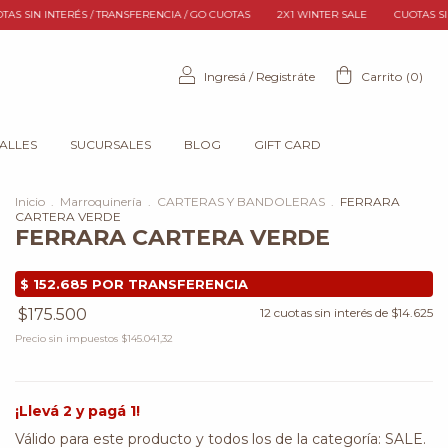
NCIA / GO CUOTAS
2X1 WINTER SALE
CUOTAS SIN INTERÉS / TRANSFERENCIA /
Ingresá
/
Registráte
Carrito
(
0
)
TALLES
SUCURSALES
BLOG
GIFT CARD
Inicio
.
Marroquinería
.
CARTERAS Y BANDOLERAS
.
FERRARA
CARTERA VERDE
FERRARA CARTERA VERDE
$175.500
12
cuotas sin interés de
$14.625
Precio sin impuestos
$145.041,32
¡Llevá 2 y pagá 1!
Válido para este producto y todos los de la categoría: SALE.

○ ○ ○ ○

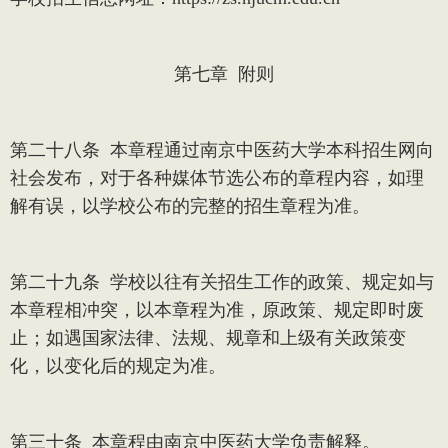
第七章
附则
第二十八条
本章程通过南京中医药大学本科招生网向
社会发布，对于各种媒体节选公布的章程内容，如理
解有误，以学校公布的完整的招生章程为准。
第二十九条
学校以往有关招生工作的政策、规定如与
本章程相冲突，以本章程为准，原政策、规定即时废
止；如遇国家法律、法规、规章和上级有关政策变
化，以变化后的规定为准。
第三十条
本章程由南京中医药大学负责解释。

○ ○ ○ ○

Problem statement =>
Compute the number of lines in the records that contain the string "VERDE", and return that number alone.

Answer to the problem =>
2